Алексей Михайлович - Сахаров Андрей Николаевич. Страница 62

Лебедь белую во чужой сторонушке захоронили,
Со лебедь белою друга милого да разлучили,
Да, эх, кручинушка, да долюшка сиротская!
Знать, тобою, долюшка, нам дадено
Вековать ли с горюшком век-вечные,
Во слезах зарю встречаючи,
Да в горючих зорьку провожаючи…

— Добро девки поют, — мечтательно закатил глаза, постельничий.

Буйносов чванно выставил живот.

— А краше всех, гостюшко, поет полонная женка Янина.

Федор смущенно поглядел на пальцы свои и отошел к окну.

— Эко, траву нынешним летом, как прорвало!

Буйносов торопливо перекрестился и сплюнул через плечо.

— Дурное око ворону на потребу, доброе же слово хозяину на корысть, — трижды проговорил он скороговоркой и потом уже спокойно прибавил: — Травы, доподлинно… могутные ныне травы, благодарение Господу.

Помолчав немного, Ртищев снова присел рядом с хозяином.

— Ежегодно радуются люди траве зеленой, — улыбнулся он печальной улыбкой, — а того в толк не возьмут, что оком не мигнешь, как травушке той и кончина века пришла.

Буйносов сочувственно покачал головой.

— Так и живот человеческий.

Потерев раздумчиво лоб, Ртищев забарабанил пальцами по столу.

— Читывал я, Прокофьич, и греческую премудрость, и многие тайны спознал, а все в толк не возьму: пошто и человек, и трава смертью помирают, а мир как будто и не помирал николи? Как жил много годов назад, так и жительствует.

Он беспомощно заморгал глазами и спрятал в ладони потемневшее лицо.

— Сдается мне, что и человек, как трава: коль един на земли сиротствует, нет ему ни доли, ни радости… Все кручинится да тужит человек одинокий.
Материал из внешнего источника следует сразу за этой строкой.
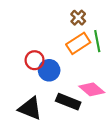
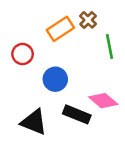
orange rectangle: (78, 43) -> (60, 29), moved
red circle: (35, 60) -> (23, 54), moved

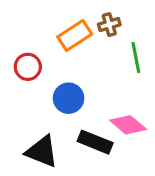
brown cross: (88, 20) -> (109, 25), turned 30

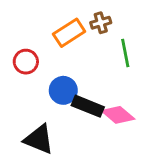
black rectangle: (95, 142) -> (88, 106), moved

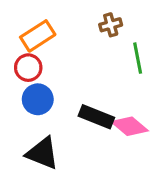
orange rectangle: (69, 33) -> (38, 36), moved
blue circle: (63, 90) -> (38, 99), moved

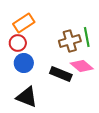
brown cross: (111, 25) -> (70, 41), moved, size x1.5
pink diamond: (130, 126) -> (82, 66), moved

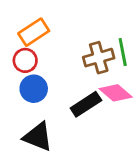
black rectangle: (61, 74) -> (86, 104), turned -55

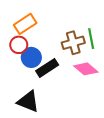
blue circle: (34, 89) -> (31, 57), moved
black rectangle: (86, 104) -> (47, 68), moved

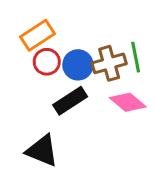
red circle: (19, 45) -> (47, 62), moved
blue circle: (31, 57) -> (78, 65), moved

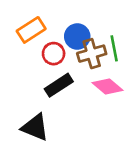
red circle: (47, 62) -> (54, 54), moved
blue circle: (78, 65) -> (77, 36), moved

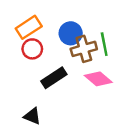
red circle: (54, 54) -> (32, 49), moved
black triangle: (35, 127) -> (32, 116), size x0.7

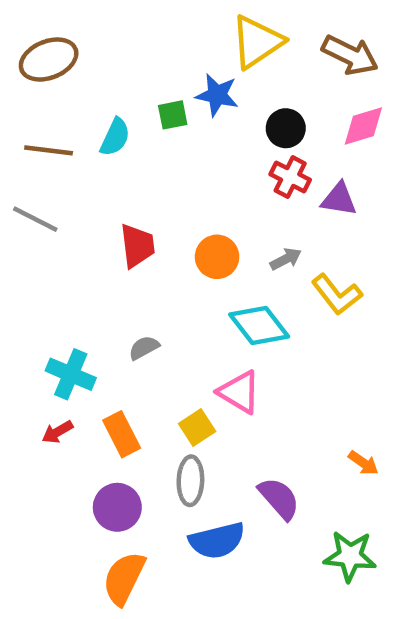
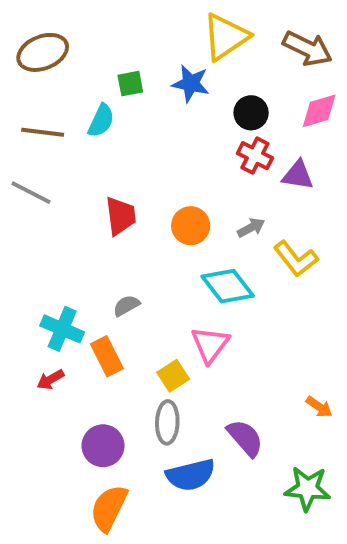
green square: (173, 115) -> (130, 84), moved
pink triangle: (239, 392) -> (210, 344), turned 36
orange rectangle: (122, 434) -> (107, 356), moved

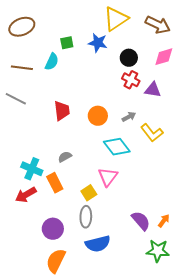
red arrow: (50, 380) -> (26, 195), size x1.5
orange arrow: (319, 407) -> (164, 221), moved, turned -88
purple semicircle: (245, 438) -> (141, 221), moved

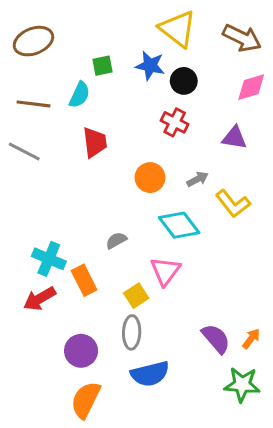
yellow triangle: (116, 19) -> (178, 29), turned -48
black circle: (129, 58) -> (184, 81), moved
red cross: (131, 80) -> (175, 122), moved
red trapezoid: (62, 111) -> (95, 142), moved
gray semicircle: (65, 157) -> (116, 240), moved

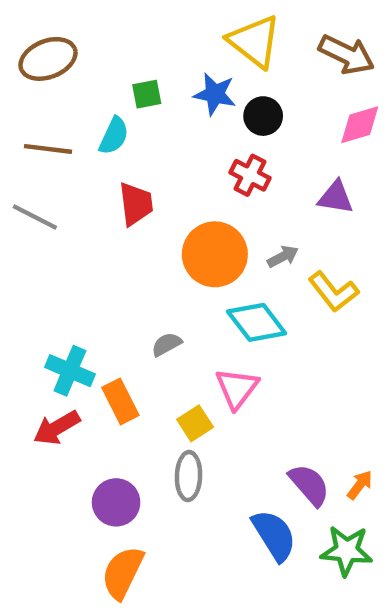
orange circle: (150, 178) -> (215, 254), size x1.5
blue semicircle: (150, 374) -> (274, 535), moved, turned -108

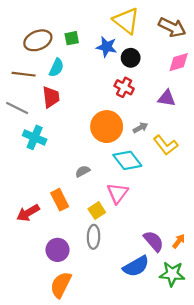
brown ellipse: (48, 59) -> (38, 40), moved
green square: (147, 94) -> (72, 38), moved
red trapezoid: (136, 204) -> (51, 97), moved
cyan cross: (70, 371) -> (35, 137), moved
blue semicircle: (274, 535) -> (136, 266), turned 92

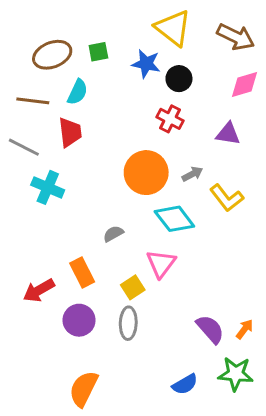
purple circle: (57, 250) -> (79, 320), moved
blue semicircle: (136, 266) -> (185, 384), moved, size x0.7

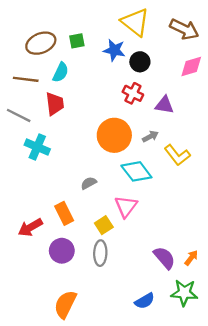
purple triangle: (228, 134) -> (164, 105), moved

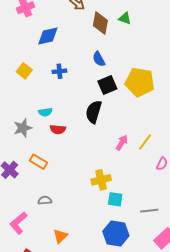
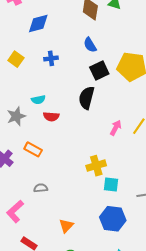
orange triangle: (60, 236) -> (66, 226), moved

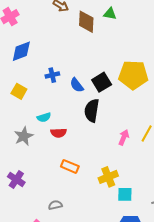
blue diamond: (38, 23) -> (21, 51), moved
blue semicircle: (90, 45) -> (77, 85), moved
yellow square: (16, 59) -> (19, 91), moved
orange rectangle: (33, 149) -> (70, 166), moved

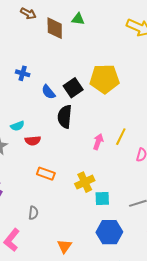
blue cross: (52, 75) -> (23, 73), moved, turned 32
gray semicircle: (55, 205) -> (33, 213), turned 112

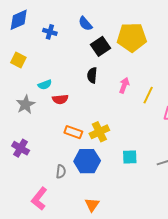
blue semicircle: (48, 92) -> (85, 24), moved
black semicircle: (65, 117) -> (92, 75), size x0.7
pink arrow: (98, 142) -> (124, 85), moved
yellow cross: (85, 182) -> (99, 132), moved
blue hexagon: (109, 232) -> (87, 161), moved

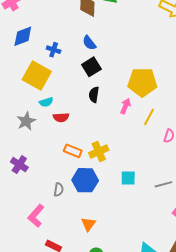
yellow pentagon: (132, 37) -> (142, 82), moved
black square: (100, 46) -> (91, 67), moved
yellow square: (18, 60) -> (37, 76), moved, size x1.8

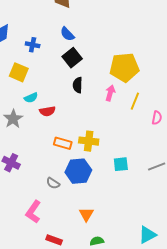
yellow square: (37, 76) -> (19, 72), size x0.7
yellow cross: (99, 152) -> (89, 141), turned 36
gray semicircle: (59, 190) -> (53, 183), turned 120

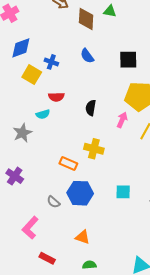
black square: (72, 58) -> (128, 60), moved, turned 30
yellow square: (19, 72) -> (32, 75), moved
red semicircle: (47, 111) -> (56, 97), moved
yellow cross: (89, 141) -> (94, 149), moved
orange triangle: (86, 214) -> (83, 237), turned -49

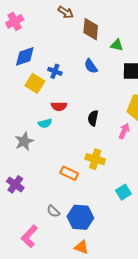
green triangle: (110, 11) -> (117, 45), moved
cyan square: (123, 192) -> (123, 192), moved, turned -35
blue hexagon: (80, 193) -> (80, 217), moved

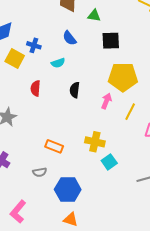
red semicircle: (59, 106) -> (35, 88), moved, turned 98
cyan semicircle: (45, 123) -> (58, 63), moved
yellow cross: (95, 159) -> (95, 142), moved
gray semicircle: (53, 211) -> (40, 172), moved, turned -48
А позабыть ежели про себя да к людям податься, особливо ежели к женке, то ли жизнь пойдет!

Прокофьич нетерпеливо дослушал гостя и грозно сдвинул рыжие брови.

— Не до того еще допляшешься с борзостями еллинскими! Ума решишься! А пошто наважденье такое?… По то, Федор Михайлович, что старину позапамятовал. Нешто так отцы и деды наши на мир Божий глазели? Нас как навычали? Егда поспрошают тебя, ведаешь ли филосопию, отвещай: еллинских борзостей не текох, риторских астромонов не читах, с мудрыми филосопами не бывах, но учуся книгам благодатного закона, как бы можно было мою грешную душу очистить от грехов.

— Не то! — воскликнул Федор, — против старины не смутьян я. Но ведаю, что не весь живот человеческий познала древняя мудрость.

Песня за окном то таяла, припадая к земле, то вздымалась к небесам, исполненная кручины, то билась отчаянно в воздухе, как бьется отяжелевшими крыльями смертельно раненный сокол.

— Эко, девки печалуются, Прокофьич!

Буйносов выглянул в окно.

— Сызнов Янинка раскаркалась!… Ужо закажешь десятому, как лихо накликивать.

Тяжело отдуваясь, он вышел на двор. Ртищев обеспокоенно последовал за ним.

При появлении господаря девки упали ниц, ткнувшись лицами в землю.

— Пожалуй-ко, покажи милость, подойди-ка к крыльцу, — поманил Прокофьич пальцем Янину.

Неторопливо поднявшись, женщина спокойно пошла на зов.

— В нога! — крикнул господарь, наотмашь ударив ее по лицу.

— Как тебе сподручнее будет, — гордо сверкнула глазами Янина, опускаясь на землю.

Осанка ее, так не похожая на осанку даже самых родовитых российских женщин, величавый взгляд больших серых глаз и чуть вздрагивающие от скрытого возмущеиия ноздри привели Буйносова в неистовство.

Федор, чтобы выручить Янину, стал между нею и Прокофьичем.

— Неужто песней сиротской можно лихо накликать?

Чуть приподняв голову, женщина обдала постельничего признательным взглядом.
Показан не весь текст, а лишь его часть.